(Source records)
..........

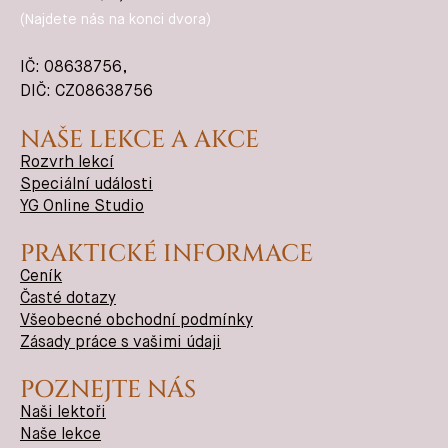
(Najdete nás na konci dvora)
IČ:
08638756
,
DIČ: CZ08638756
NAŠE LEKCE A AKCE
Rozvrh lekcí
Speciální události
YG Online Studio
PRAKTICKÉ INFORMACE
Ceník
Časté dotazy
Všeobecné obchodní podmínky
Zásady práce s vašimi údaji
POZNEJTE NÁS
Naši lektoři
Naše lekce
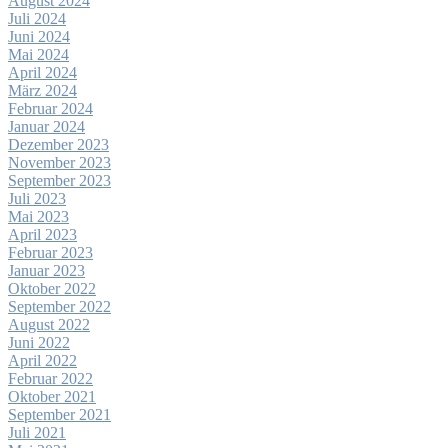
August 2024
Juli 2024
Juni 2024
Mai 2024
April 2024
März 2024
Februar 2024
Januar 2024
Dezember 2023
November 2023
September 2023
Juli 2023
Mai 2023
April 2023
Februar 2023
Januar 2023
Oktober 2022
September 2022
August 2022
Juni 2022
April 2022
Februar 2022
Oktober 2021
September 2021
Juli 2021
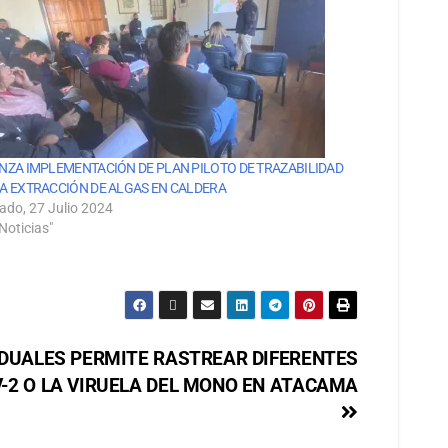
NZA IMPLEMENTACIÓN DE PLAN PILOTO DE TRAZABILIDAD
A EXTRACCIÓN DE ALGAS EN CALDERA
ado, 27 Julio 2024
Noticias"
IDUALES PERMITE RASTREAR DIFERENTES
-2 O LA VIRUELA DEL MONO EN ATACAMA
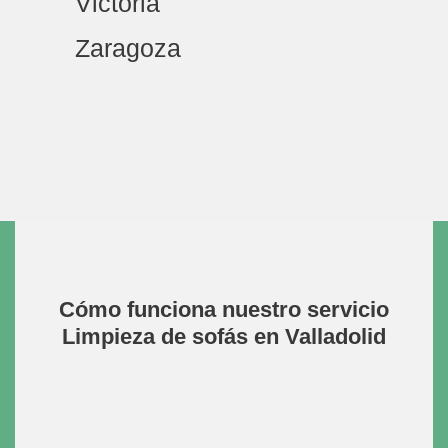
Victoria
Zaragoza
Cómo funciona nuestro servicio
Limpieza de sofás en Valladolid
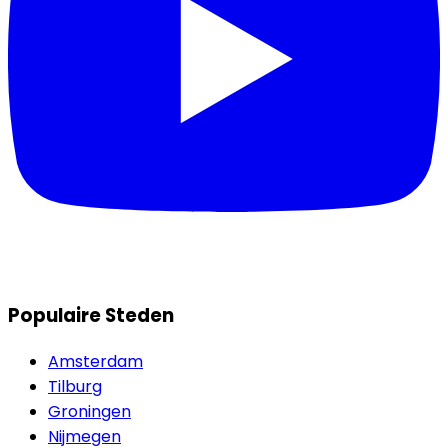
Populaire Steden
Amsterdam
Tilburg
Groningen
Nijmegen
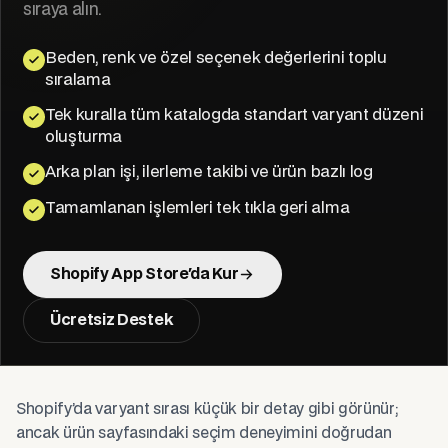
sıraya alın.
Beden, renk ve özel seçenek değerlerini toplu
sıralama
Tek kuralla tüm katalogda standart varyant düzeni
oluşturma
Arka plan işi, ilerleme takibi ve ürün bazlı log
Tamamlanan işlemleri tek tıkla geri alma
Shopify App Store'da Kur
Ücretsiz Destek
Shopify’da varyant sırası küçük bir detay gibi görünür;
ancak ürün sayfasındaki seçim deneyimini doğrudan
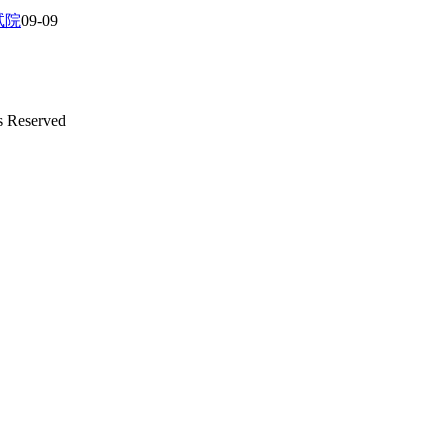
试院
09-09
s Reserved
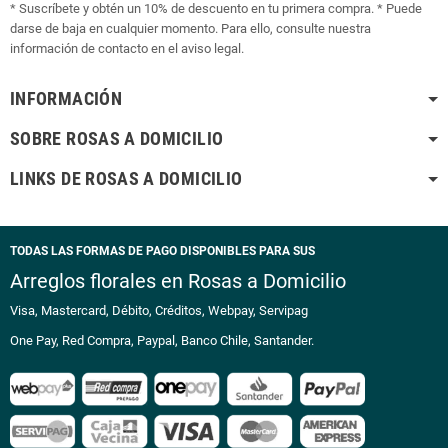
* Suscríbete y obtén un 10% de descuento en tu primera compra. * Puede
darse de baja en cualquier momento. Para ello, consulte nuestra
información de contacto en el aviso legal.
INFORMACIÓN
SOBRE ROSAS A DOMICILIO
LINKS DE ROSAS A DOMICILIO
TODAS LAS FORMAS DE PAGO DISPONIBLES PARA SUS
Arreglos florales en Rosas a Domicilio
Visa, Mastercard, Débito, Créditos, Webpay, Servipag
One Pay, Red Compra, Paypal, Banco Chile, Santander.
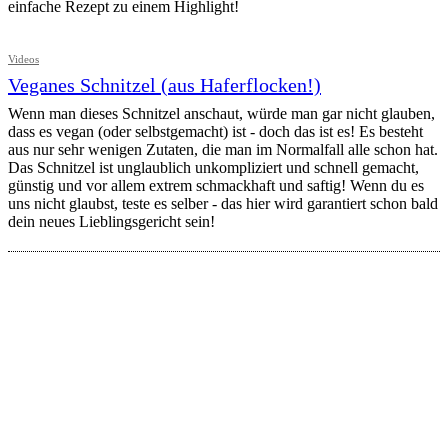
einfache Rezept zu einem Highlight!
Videos
Veganes Schnitzel (aus Haferflocken!)
Wenn man dieses Schnitzel anschaut, würde man gar nicht glauben,
dass es vegan (oder selbstgemacht) ist - doch das ist es! Es besteht
aus nur sehr wenigen Zutaten, die man im Normalfall alle schon hat.
Das Schnitzel ist unglaublich unkompliziert und schnell gemacht,
günstig und vor allem extrem schmackhaft und saftig! Wenn du es
uns nicht glaubst, teste es selber - das hier wird garantiert schon bald
dein neues Lieblingsgericht sein!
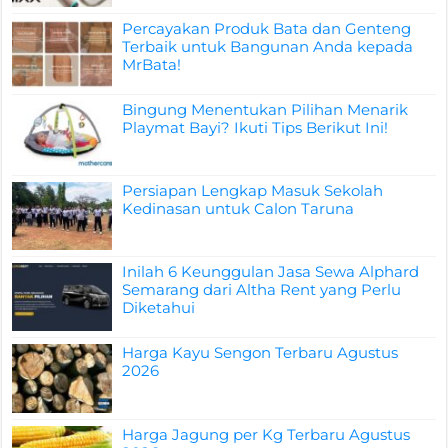
Percayakan Produk Bata dan Genteng
Terbaik untuk Bangunan Anda kepada
MrBata!
Bingung Menentukan Pilihan Menarik
Playmat Bayi? Ikuti Tips Berikut Ini!
Persiapan Lengkap Masuk Sekolah
Kedinasan untuk Calon Taruna
Inilah 6 Keunggulan Jasa Sewa Alphard
Semarang dari Altha Rent yang Perlu
Diketahui
Harga Kayu Sengon Terbaru Agustus
2026
Harga Jagung per Kg Terbaru Agustus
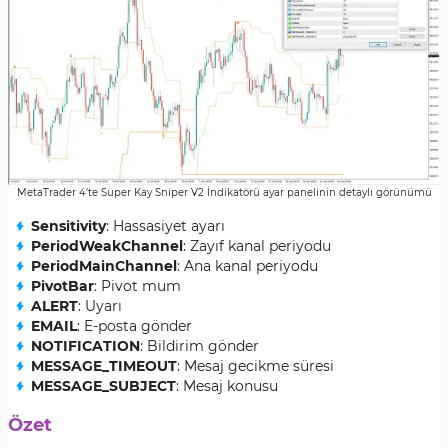
MetaTrader 4’te Super Kay Sniper V2 İndikatörü ayar panelinin detaylı görünümü
Sensitivity
: Hassasiyet ayarı
PeriodWeakChannel
: Zayıf kanal periyodu
PeriodMainChannel
: Ana kanal periyodu
PivotBar
: Pivot mum
ALERT
: Uyarı
EMAIL
: E-posta gönder
NOTIFICATION
: Bildirim gönder
MESSAGE_TIMEOUT
: Mesaj gecikme süresi
MESSAGE_SUBJECT
: Mesaj konusu
Özet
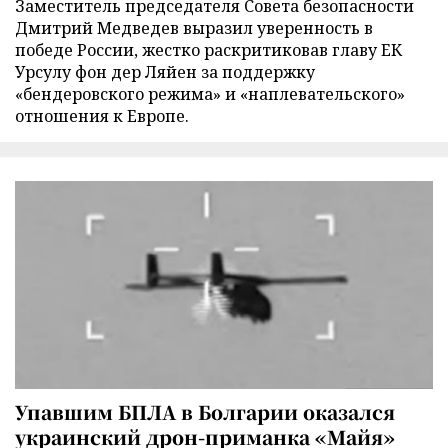
Заместитель председателя Совета безопасности
Дмитрий Медведев выразил уверенность в
победе России, жестко раскритиковав главу ЕК
Урсулу фон дер Ляйен за поддержку
«бендеровского режима» и «наплевательского»
отношения к Европе.
Упавшим БПЛА в Болгарии оказался
украинский дрон-приманка «Майя»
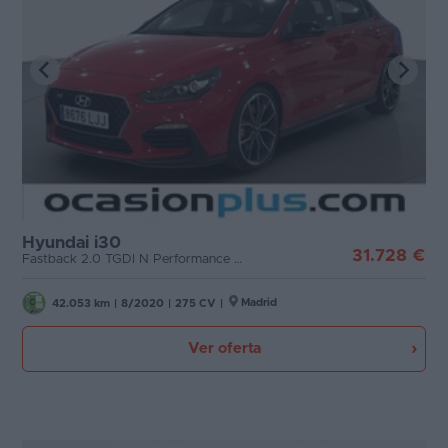
Hyundai i30
31.728 €
Fastback 2.0 TGDI N Performance (275 CV)
Madrid
42.053 km
|
8/2020
|
275 CV
|
Ver oferta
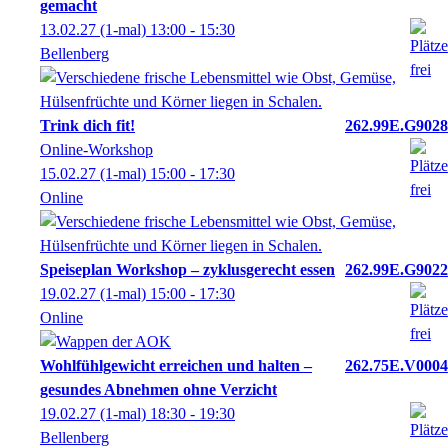
gemacht
13.02.27
(1-mal)
13:00
- 15:30
Bellenberg
Trink dich fit!
262.99E.G9028
Online-Workshop
15.02.27
(1-mal)
15:00
- 17:30
Online
Speiseplan Workshop – zyklusgerecht essen
262.99E.G9022
19.02.27
(1-mal)
15:00
- 17:30
Online
Wohlfühlgewicht erreichen und halten –
262.75E.V0004
gesundes Abnehmen ohne Verzicht
19.02.27
(1-mal)
18:30
- 19:30
Bellenberg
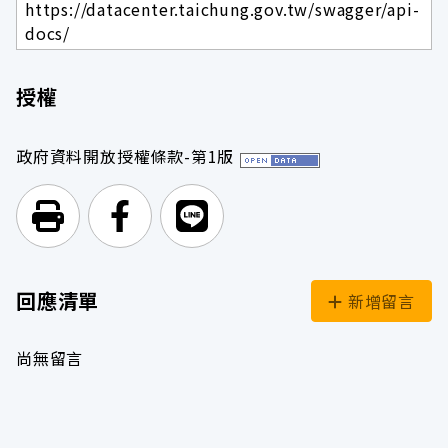
https://datacenter.taichung.gov.tw/swagger/api-
docs/
授權
政府資料開放授權條款-第1版
列印頁面
前往Facebook
前往Line
回應清單
新增留言
尚無留言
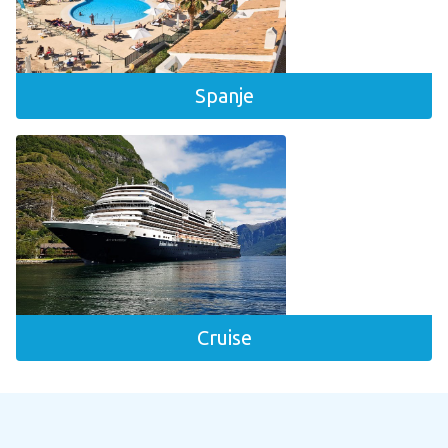
Mei 2027
4 dagen
Juni 2027
5 dagen
September 2027
Spanje
8 dagen
Toon meer
Oktober 2027
15 dagen
Luchthaven
Eindhoven
Maastricht - Aken
Rotterdam Zestienhoven
Toon meer
Cruise
Schiphol
Faciliteiten
Aangepaste Douche
Airco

..........

Every line above gets copied exactly; none of the pictures do.

- Result for this exercise:
(Najdete nás na konci dvora)
IČ:
08638756
,
DIČ: CZ08638756
NAŠE LEKCE A AKCE
Rozvrh lekcí
Speciální události
YG Online Studio
PRAKTICKÉ INFORMACE
Ceník
Časté dotazy
Všeobecné obchodní podmínky
Zásady práce s vašimi údaji
POZNEJTE NÁS
Naši lektoři
Naše lekce
August 2024
Juli 2024
Juni 2024
Mai 2024
April 2024
März 2024
Februar 2024
Januar 2024
Dezember 2023
November 2023
September 2023
Juli 2023
Mai 2023
April 2023
Februar 2023
Januar 2023
Oktober 2022
September 2022
August 2022
Juni 2022
April 2022
Februar 2022
Oktober 2021
September 2021
Juli 2021
NZA IMPLEMENTACIÓN DE PLAN PILOTO DE TRAZABILIDAD
A EXTRACCIÓN DE ALGAS EN CALDERA
ado, 27 Julio 2024
Noticias"
IDUALES PERMITE RASTREAR DIFERENTES
-2 O LA VIRUELA DEL MONO EN ATACAMA
Victoria
Zaragoza
Cómo funciona nuestro servicio
Limpieza de sofás en Valladolid
Populaire Steden
Amsterdam
Tilburg
Groningen
Nijmegen
sıraya alın.
Beden, renk ve özel seçenek değerlerini toplu
sıralama
Tek kuralla tüm katalogda standart varyant düzeni
oluşturma
Arka plan işi, ilerleme takibi ve ürün bazlı log
Tamamlanan işlemleri tek tıkla geri alma
Shopify App Store'da Kur
Ücretsiz Destek
Shopify’da varyant sırası küçük bir detay gibi görünür;
ancak ürün sayfasındaki seçim deneyimini doğrudan
试院
09-09
s Reserved
* Suscríbete y obtén un 10% de descuento en tu primera compra. * Puede
darse de baja en cualquier momento. Para ello, consulte nuestra
información de contacto en el aviso legal.
INFORMACIÓN
SOBRE ROSAS A DOMICILIO
LINKS DE ROSAS A DOMICILIO
TODAS LAS FORMAS DE PAGO DISPONIBLES PARA SUS
Arreglos florales en Rosas a Domicilio
Visa, Mastercard, Débito, Créditos, Webpay, Servipag
One Pay, Red Compra, Paypal, Banco Chile, Santander.
einfache Rezept zu einem Highlight!
Videos
Veganes Schnitzel (aus Haferflocken!)
Wenn man dieses Schnitzel anschaut, würde man gar nicht glauben,
dass es vegan (oder selbstgemacht) ist - doch das ist es! Es besteht
aus nur sehr wenigen Zutaten, die man im Normalfall alle schon hat.
Das Schnitzel ist unglaublich unkompliziert und schnell gemacht,
günstig und vor allem extrem schmackhaft und saftig! Wenn du es
uns nicht glaubst, teste es selber - das hier wird garantiert schon bald
dein neues Lieblingsgericht sein!
Percayakan Produk Bata dan Genteng
Terbaik untuk Bangunan Anda kepada
MrBata!
Bingung Menentukan Pilihan Menarik
Playmat Bayi? Ikuti Tips Berikut Ini!
Persiapan Lengkap Masuk Sekolah
Kedinasan untuk Calon Taruna
Inilah 6 Keunggulan Jasa Sewa Alphard
Semarang dari Altha Rent yang Perlu
Diketahui
Harga Kayu Sengon Terbaru Agustus
2026
Harga Jagung per Kg Terbaru Agustus
MetaTrader 4’te Super Kay Sniper V2 İndikatörü ayar panelinin detaylı görünümü
Sensitivity
: Hassasiyet ayarı
PeriodWeakChannel
: Zayıf kanal periyodu
PeriodMainChannel
: Ana kanal periyodu
PivotBar
: Pivot mum
ALERT
: Uyarı
EMAIL
: E-posta gönder
NOTIFICATION
: Bildirim gönder
MESSAGE_TIMEOUT
: Mesaj gecikme süresi
MESSAGE_SUBJECT
: Mesaj konusu
Özet
Заместитель председателя Совета безопасности
Дмитрий Медведев выразил уверенность в
победе России, жестко раскритиковав главу ЕК
Урсулу фон дер Ляйен за поддержку
«бендеровского режима» и «наплевательского»
отношения к Европе.
Упавшим БПЛА в Болгарии оказался
украинский дрон-приманка «Майя»
Hyundai i30
31.728 €
Fastback 2.0 TGDI N Performance (275 CV)
Madrid
42.053 km
|
8/2020
|
275 CV
|
Ver oferta
gemacht
13.02.27
(1-mal)
13:00
- 15:30
Bellenberg
Trink dich fit!
262.99E.G9028
Online-Workshop
15.02.27
(1-mal)
15:00
- 17:30
Online
Speiseplan Workshop – zyklusgerecht essen
262.99E.G9022
19.02.27
(1-mal)
15:00
- 17:30
Online
Wohlfühlgewicht erreichen und halten –
262.75E.V0004
gesundes Abnehmen ohne Verzicht
19.02.27
(1-mal)
18:30
- 19:30
Bellenberg
https://datacenter.taichung.gov.tw/swagger/api-
docs/
授權
政府資料開放授權條款-第1版
列印頁面
前往Facebook
前往Line
回應清單
新增留言
尚無留言
Mei 2027
4 dagen
Juni 2027
5 dagen
September 2027
Spanje
8 dagen
Toon meer
Oktober 2027
15 dagen
Luchthaven
Eindhoven
Maastricht - Aken
Rotterdam Zestienhoven
Toon meer
Cruise
Schiphol
Faciliteiten
Aangepaste Douche
Airco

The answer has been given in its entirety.